EX-5.1 2 brhc10034978_ex5-1.htm EXHIBIT 5.1
Exhibit 5.1

 
One Financial Center
Boston, MA  02111
617 542 6000
mintz.com
 

March 11, 2022

Quantum-Si Incorporated
530 Old Whitfield Street
Guilford, CT 06437

Re:  Registration Statement on Form S-1

Ladies and Gentlemen:

We are acting as counsel for Quantum-Si Incorporated, a Delaware corporation (the “Company”), in connection with the Registration Statement on Form S-1 (the “462(b) Registration Statement”) pursuant to Rule 462(b) of the Securities Act of 1933, as amended (the “Act”), relating to the registration under the Act of  405,000 additional shares of Class A common stock, $0.0001 par value per share (“Class A Common Stock”) of the Company (the “Shares”). The 462(b) Registration Statement incorporates by reference the Company’s Registration Statement on Form S-1  (File No. 333-257676) (the “Prior Registration Statement”  and, together with the 462(b) Registration Statement, the “Registration Statements”), which was filed with the Securities and Exchange Commission (the “Commission”) on July 2, 2021, and declared effective on July 21, 2021, as amended by Post-Effective Amendment No. 1., filed with the Commission on March 1, 2022 and declared effective on March 3, 2022, including the prospectus which forms part of the Prior Registration Statement (the “Prospectus”). We understand that the Shares will be resold by a selling stockholder as described in the Prospectus and a prospectus supplement to be filed thereto.

We have reviewed the Registration Statements, the Company’s amended and restated certificate of incorporation and amended and restated bylaws, each as currently in effect, and are familiar with such corporate proceedings and satisfied ourselves as to such other matters as we have considered relevant or necessary as a basis for the opinions expressed in this letter.
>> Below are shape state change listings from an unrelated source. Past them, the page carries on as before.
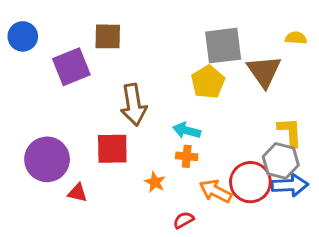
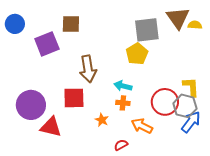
brown triangle: (264, 71) -> (178, 18), moved
red circle: (250, 182) -> (165, 102), moved
blue arrow: (290, 185) -> (191, 122), turned -50
red triangle: (77, 193) -> (51, 127), size x1.6

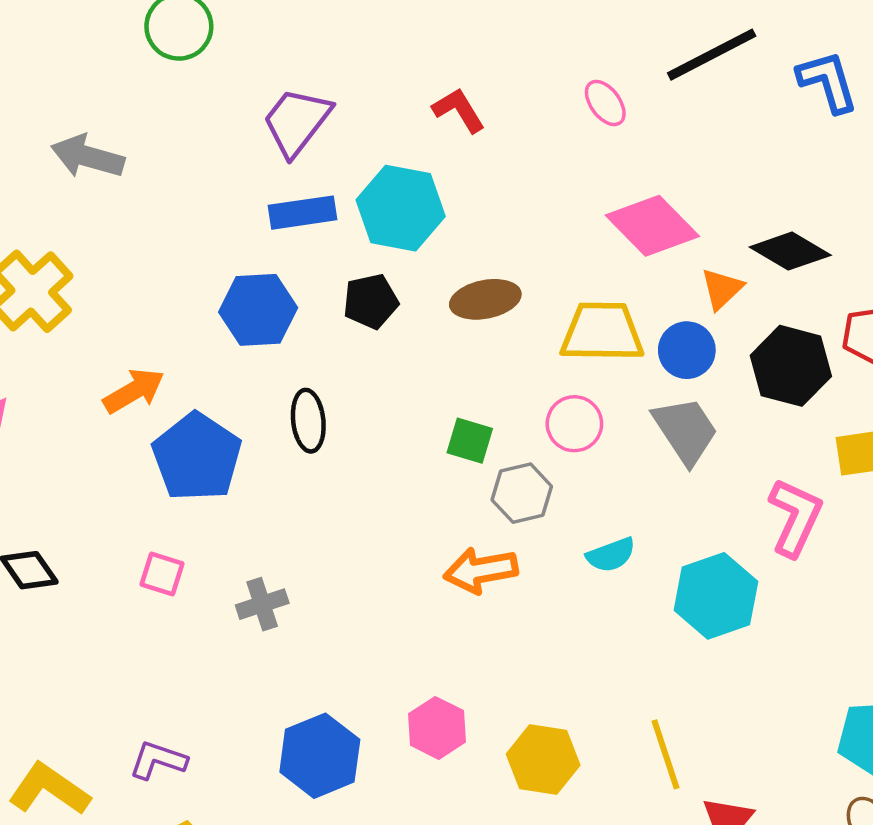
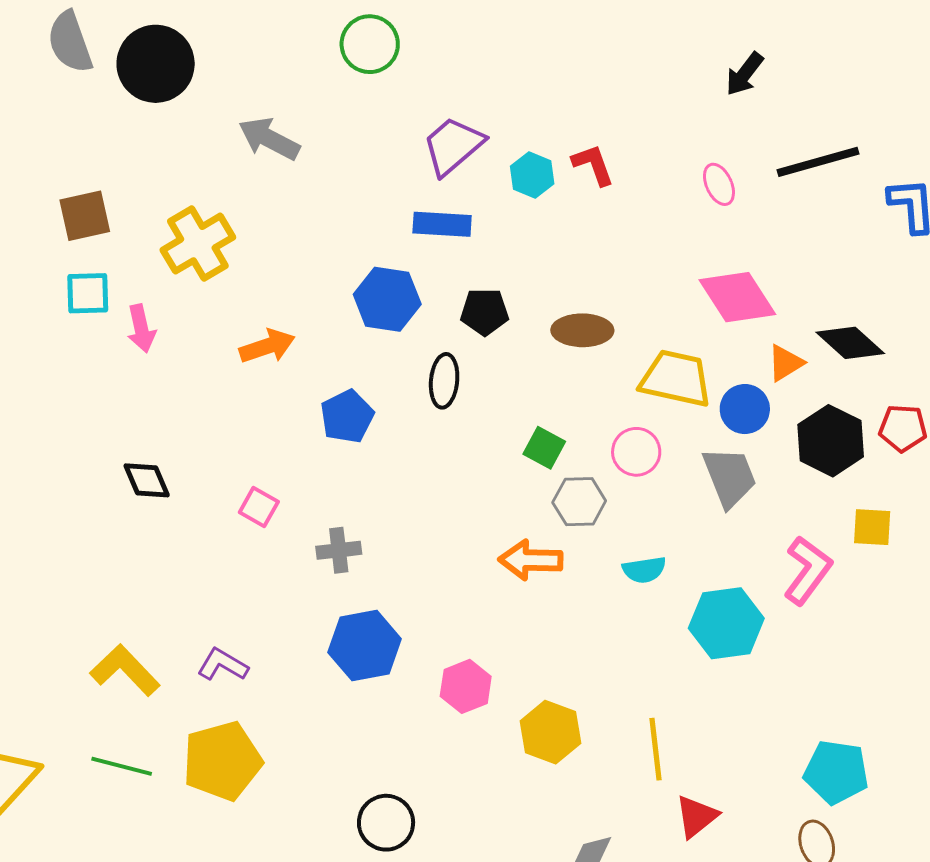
cyan hexagon: (401, 208) -> (532, 175), moved, size x0.6
black ellipse: (308, 421) -> (444, 381), moved
blue pentagon: (197, 457) -> (347, 417), moved, size x0.7
blue hexagon: (320, 756) -> (365, 646), moved

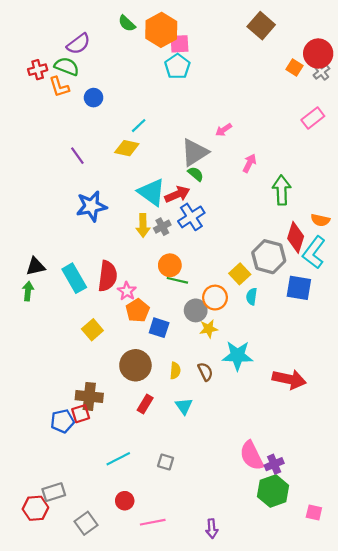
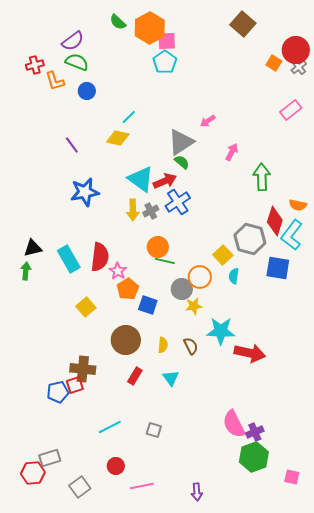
green semicircle: (67, 66) -> (77, 62), moved
red arrow: (289, 379) -> (250, 353), moved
In such review, we have assumed the accuracy and completeness of all agreements, documents, records, certificates and other materials submitted to us, the conformity with the originals of all such materials submitted to us as copies (whether or not certified and including facsimiles), the authenticity of the originals of such materials and all materials submitted to us as originals, the genuineness of all signatures and the legal capacity of all natural persons.

On the basis of the foregoing and the assumptions set forth below, and subject to the qualifications and limitations set forth herein, we are of the opinion that the Shares are validly issued, fully paid and nonassessable.

The opinions set forth in this letter are limited to the General Corporation Law of the State of Delaware  as in effect on the date hereof.

We hereby consent to the filing of this opinion letter as Exhibit 5.1 to the 462(b) Registration Statement and to the use of our name under the caption “Legal Matters” in the Prospectus.  In giving this consent, we do not thereby admit that we are within the category of persons whose consent is required under Section 7 of the Act or the rules and regulations of the Commission promulgated thereunder.
 


BOSTON       LONDON       LOS ANGELES       NEW YORK       SAN DIEGO       SAN FRANCISCO      WASHINGTON

MINTZ, LEVIN, COHN, FERRIS, GLOVSKY AND POPEO, P.C.

MINTZ
 
March 11, 2022
Page 2


 
Very truly yours,
   
 
/s/ Mintz, Levin, Cohn, Ferris, Glovsky and Popeo, P.C.
   
 
Mintz, Levin, Cohn, Ferris, Glovsky and Popeo, P.C.